3 – A heat wave is a true test of your gardening skills
To be honest, as I hadn’t done any gardening in like forever, I totally forgot how much work and dedication gardening requires. Plus, as my two plants were planted into the soil directly last year, I didn’t need to pay my garden much attention. I just needed to remember to water them every couple of days.
Summer 2018 was great, we even had a good few weeks of real heat and no rain woot-woot.
After a couple of days of not paying attention to my garden, I looked out my bedroom window and realised that my new and old strawberry plants were dead and my french lavender plant was dead. Even my funky looking aloe plant that’s not an aloe vera plant died. That’s when I decided I wasn’t going to be a garden killer.
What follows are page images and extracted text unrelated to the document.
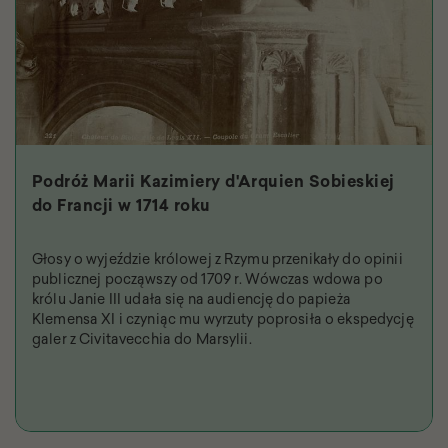
Podróż Marii Kazimiery d'Arquien Sobieskiej
do Francji w 1714 roku
Głosy o wyjeździe królowej z Rzymu przenikały do opinii
publicznej począwszy od 1709 r. Wówczas wdowa po
królu Janie III udała się na audiencję do papieża
Klemensa XI i czyniąc mu wyrzuty poprosiła o ekspedycję
galer z Civitavecchia do Marsylii.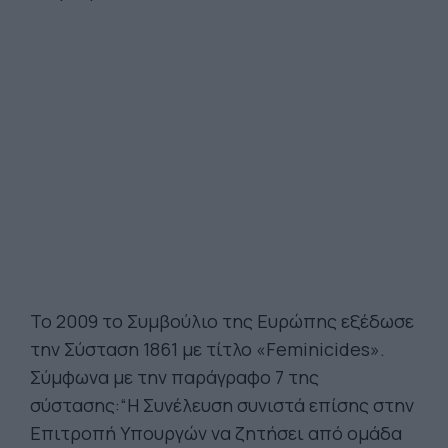
Το 2009 το Συμβούλιο της Ευρώπης εξέδωσε
την Σύσταση 1861 με τίτλο «Feminicides».
Σύμφωνα με την παράγραφο 7 της
σύστασης:“H Συνέλευση συνιστά επίσης στην
Επιτροπή Υπουργών να ζητήσει από ομάδα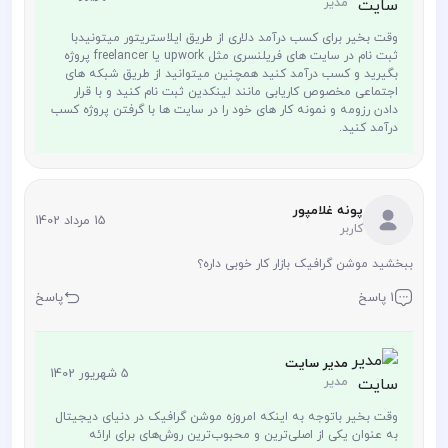
مدیر
وقت بخیر برای کسب درآمد دلاری از طریق ایلاستریتور میتونیدبا
ثبت نام در سایت های فریلنسری مثل upwork یا freelancer پروژه
بگیرید و کسب درآمد کنید همچنین میتوانید از طریق شبکه های
اجتماعی مخصوص کاریابی مانند لینکدین ثبت نام کنید و با قرار
دادن رزومه و نمونه کار های خود را در سایت ها با گرفتن پروژه کسب
درآمد کنید.
پونه غلامپور
15 مرداد 1402
کاربر
ببخشید موشن گرافیک بازار کار خوبی داره؟
1 پاسخ
پاسخ
مدیر سایت
5 شهریور 1402
مدیر
وقت بخیر باتوجه به اینکه امروزه موشن گرافیک در دنیای دیجیتال
به عنوان یکی از اصلی‌ترین و محبوب‌ترین روش‌های برای ارائه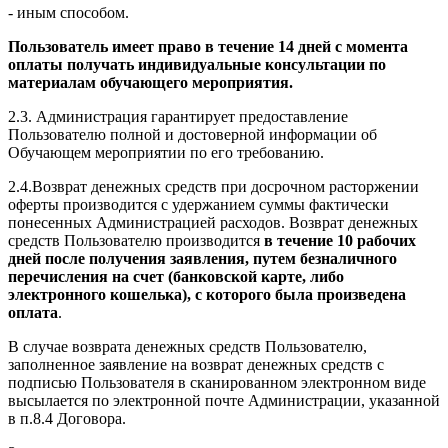
- иным способом.
Пользователь имеет право в течение 14 дней с момента
оплаты получать индивидуальные консультации по
материалам обучающего мероприятия.
2.3. Администрация гарантирует предоставление
Пользователю полной и достоверной информации об
Обучающем мероприятии по его требованию.
2.4.Возврат денежных средств при досрочном расторжении
оферты производится с удержанием суммы фактически
понесенных Администрацией расходов. Возврат денежных
средств Пользователю производится
в течение 10 рабочих
дней после получения заявления, путем безналичного
перечисления на счет (банковской карте, либо
электронного кошелька), с которого была произведена
оплата
.
В случае возврата денежных средств Пользователю,
заполненное заявление на возврат денежных средств с
подписью Пользователя в сканированном электронном виде
высылается по электронной почте Администрации, указанной
в п.8.4 Договора.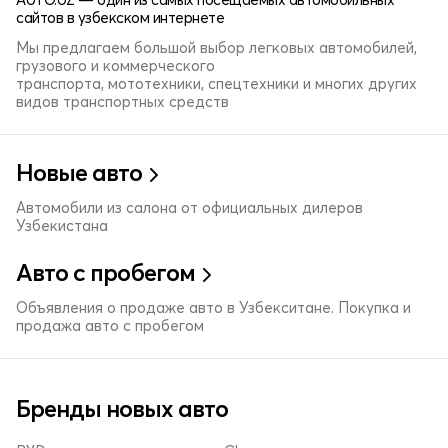
сайтов в узбекском интернете
Мы предлагаем большой выбор легковых автомобилей,
грузового и коммерческого
транспорта, мототехники, спецтехники и многих других
видов транспортных средств
Новые авто
Автомобили из салона от официальных дилеров
Узбекистана
Авто с пробегом
Объявления о продаже авто в Узбекситане. Покупка и
продажа авто с пробегом
Бренды новых авто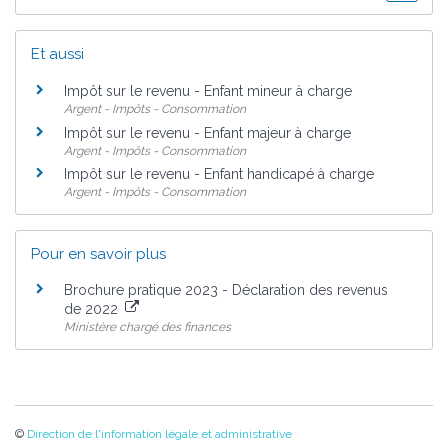
Et aussi
Impôt sur le revenu - Enfant mineur à charge
Argent - Impôts - Consommation
Impôt sur le revenu - Enfant majeur à charge
Argent - Impôts - Consommation
Impôt sur le revenu - Enfant handicapé à charge
Argent - Impôts - Consommation
Pour en savoir plus
Brochure pratique 2023 - Déclaration des revenus
de 2022
Ministère chargé des finances
©
Direction de l'information légale et administrative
From that moment, I decided that I was going to water my garden at least once a day every day.
4 – Dedication is its own rewards
After a couple of days of watering my plants every day, things started reviving. My aloe plant (that’s not aloe vera) had colour returning to it. My strawberry plant from last year came back to life but the new one didn’t. My citrus plant started growing new leaves. I was even pleasantly surprised that my yam had sprouted leaves too. Sadly, my french lavender didn’t make it. I was motivated to buy more plants including a real aloe vera plant.
5 – Some plants are more equal than others
I did notice even though I hadn’t paid much attention to my garden at the start of the heat wave, my pepper plant continued to thrive. It made me realise that truly, some plants are more sturdy than others. Where my strawberry died within 2 days of not being watered, the pepper plant looked like it was getting more than its fair share of water.
6 – A source of relaxation
As my garden started thriving, I found myself going into my garden even more. Whenever I need a moment to clear my head, my legs, unbidden, make their way into the garden. There’s something so relaxing about being in the quiet of garden watching the bees and butterflies go about their business
7 – It gives your child a sense of responsibility
As any parent would do, I told my 3yo that it is her responsibility to water the garden every day. Obviously, she doesn’t remember to do so every day but when I remind her, she gets so excited about having a job. I think as she gets older, she would get even more dedicated to it, especially as she loves our strawberry plant.
Note to self: Purchase more strawberry plants next year!
I know I said this post is about 5 things you need to know about gardening but seriously, who’s counting?!
In the meantime, here’s my garden menace
There’s this squirrel that’s an absolute menace and loves hampering my gardening. The silly squirrel even has its’ own posse and is the gang leader of garden vermin, sigghhhh.